La constrictora se desenrosca, malhumorada. Al sentir los palpes de su lengua a través de la jaula, don Bornet brinca.

—¡Sooo!

—¿Tendrá hambre? —pregunta Moretti, aplastando su cigarrillo.

—El que sabe es Rufo. —El hombre orquesta se encoge de hombros—. Pero no seré yo quien le pregunte.

—¿Y hasta cuándo se la encargó?

—Hasta que acicale a los jamelgos. No podía cargar con ella hasta las cuadras porque los condenados le tienen ojeriza.

—¿Medrano mandó arreglar los caballos?

—Tres solamente, por cábala. Velada musical, prólogo hípico.

—Se está tomando sus molestias.

—¡Ja! Lo que quiere es ahorrarse unos pesos, el miserable.

El hombre orquesta desocupa la mitad de su vaso y cambia de postura sobre la cuadrícula de metal.

—Su intención es anegar a los doctores en whisky —prosigue tras sacudirse los rizos—. Una garrafa del caro y otra de ocasión, para cuando no puedan notar la diferencia. Y de no ser por Maya, no habría encargado lo de picar. Los billetes que encimó apenas alcanzaron para el queso, la mortadela y las frituras de bolsa. Galletas, salchichas y palomitas había. Lo demás, fiado como de costumbre.

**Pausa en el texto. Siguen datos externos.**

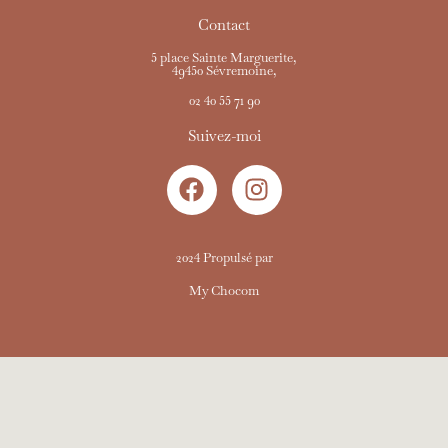
Contact
5 place Sainte Marguerite,
49450 Sévremoine,
02 40 55 71 90
Suivez-moi
2024 Propulsé par
My Chocom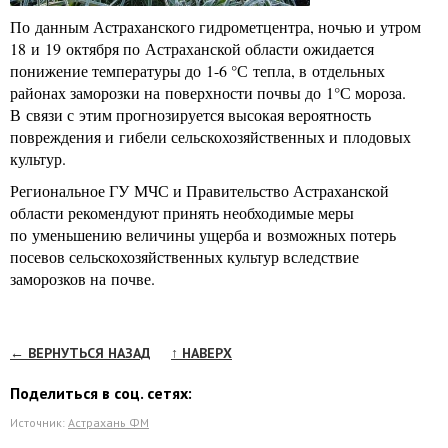
По данным Астраханского гидрометцентра, ночью и утром
18 и 19 октября по Астраханской области ожидается
понижение температуры до 1-6 °С тепла, в отдельных
районах заморозки на поверхности почвы до 1°С мороза.
В связи с этим прогнозируется высокая вероятность
повреждения и гибели сельскохозяйственных и плодовых
культур.
Региональное ГУ МЧС и Правительство Астраханской
области рекомендуют принять необходимые меры
по уменьшению величины ущерба и возможных потерь
посевов сельскохозяйственных культур вследствие
заморозков на почве.
← ВЕРНУТЬСЯ НАЗАД
↑ НАВЕРХ
Поделиться в соц. сетях:
Источник:
Астрахань ФМ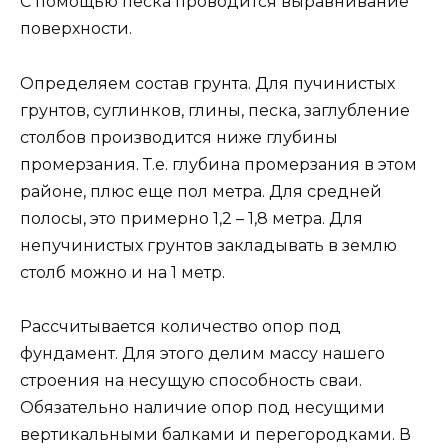
С помощью песка проводится выравнивание
поверхности.
Определяем состав грунта. Для пучинистых
грунтов, суглинков, глины, песка, заглубление
столбов производится ниже глубины
промерзания. Т.е. глубина промерзания в этом
районе, плюс еще пол метра. Для средней
полосы, это примерно 1,2 – 1,8 метра. Для
непучинистых грунтов закладывать в землю
столб можно и на 1 метр.
Рассчитывается количество опор под
фундамент. Для этого делим массу нашего
строения на несущую способность сваи.
Обязательно наличие опор под несущими
вертикальными балками и перегородками. В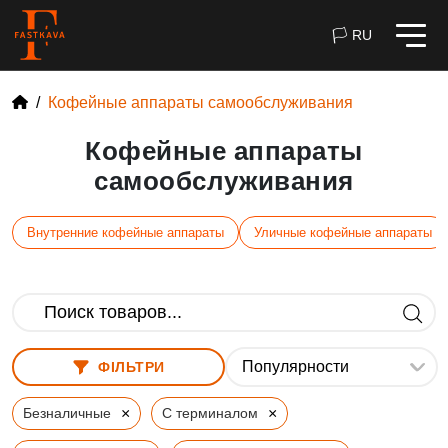
🏳 RU
Кофейные аппараты самообслуживания
Кофейные аппараты
самообслуживания
Внутренние кофейные аппараты
Уличные кофейные аппараты
ФІЛЬТРИ
×
×
Безналичные
С терминалом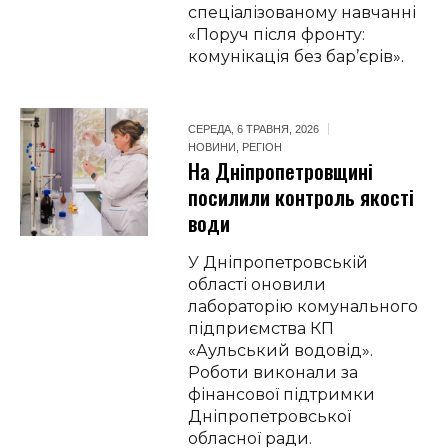
спеціалізованому навчанні
«Поруч після фронту:
комунікація без бар’єрів».
СЕРЕДА, 6 ТРАВНЯ, 2026
НОВИНИ
,
РЕГІОН
На Дніпропетровщині
посилили контроль якості
води
У Дніпропетровській
області оновили
лабораторію комунального
підприємства КП
«Аульський водовід».
Роботи виконали за
фінансової підтримки
Дніпропетровської
обласної ради.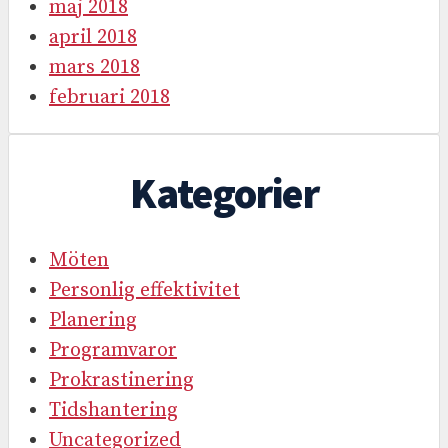
maj 2018
april 2018
mars 2018
februari 2018
Kategorier
Möten
Personlig effektivitet
Planering
Programvaror
Prokrastinering
Tidshantering
Uncategorized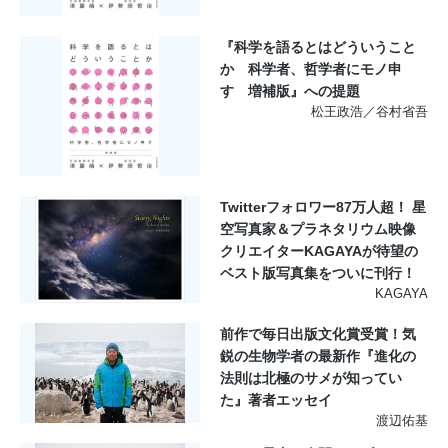
『科学を語るとはどういうこと
か 科学者、哲学者にモノ申
す 増補版』への提題
松王政浩／谷村省吾
Twitterフォロワー87万人超！ 星
空写真家＆プラネタリウム映像
クリエイターKAGAYAが待望の
ベスト版写真集をついに刊行！
KAGAYA
前作で毎日出版文化賞受賞！気
鋭の生物学者の最新作『進化の
法則は北極のサメが知ってい
た』著者エッセイ
渡辺佑基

—¿O sea que la cena no es una cena?

—¿Ve por qué nos vendría bien un sanduchito?

Don Bornet está a punto de beber cuando los lengüeteos de la constrictora lo alteran otra vez, haciéndolo derramar el vino. Furioso a causa del líquido que escurre por su antebrazo, desmonta y encara a la serpiente.

—Sosssiégate, sssierpe —la amonesta.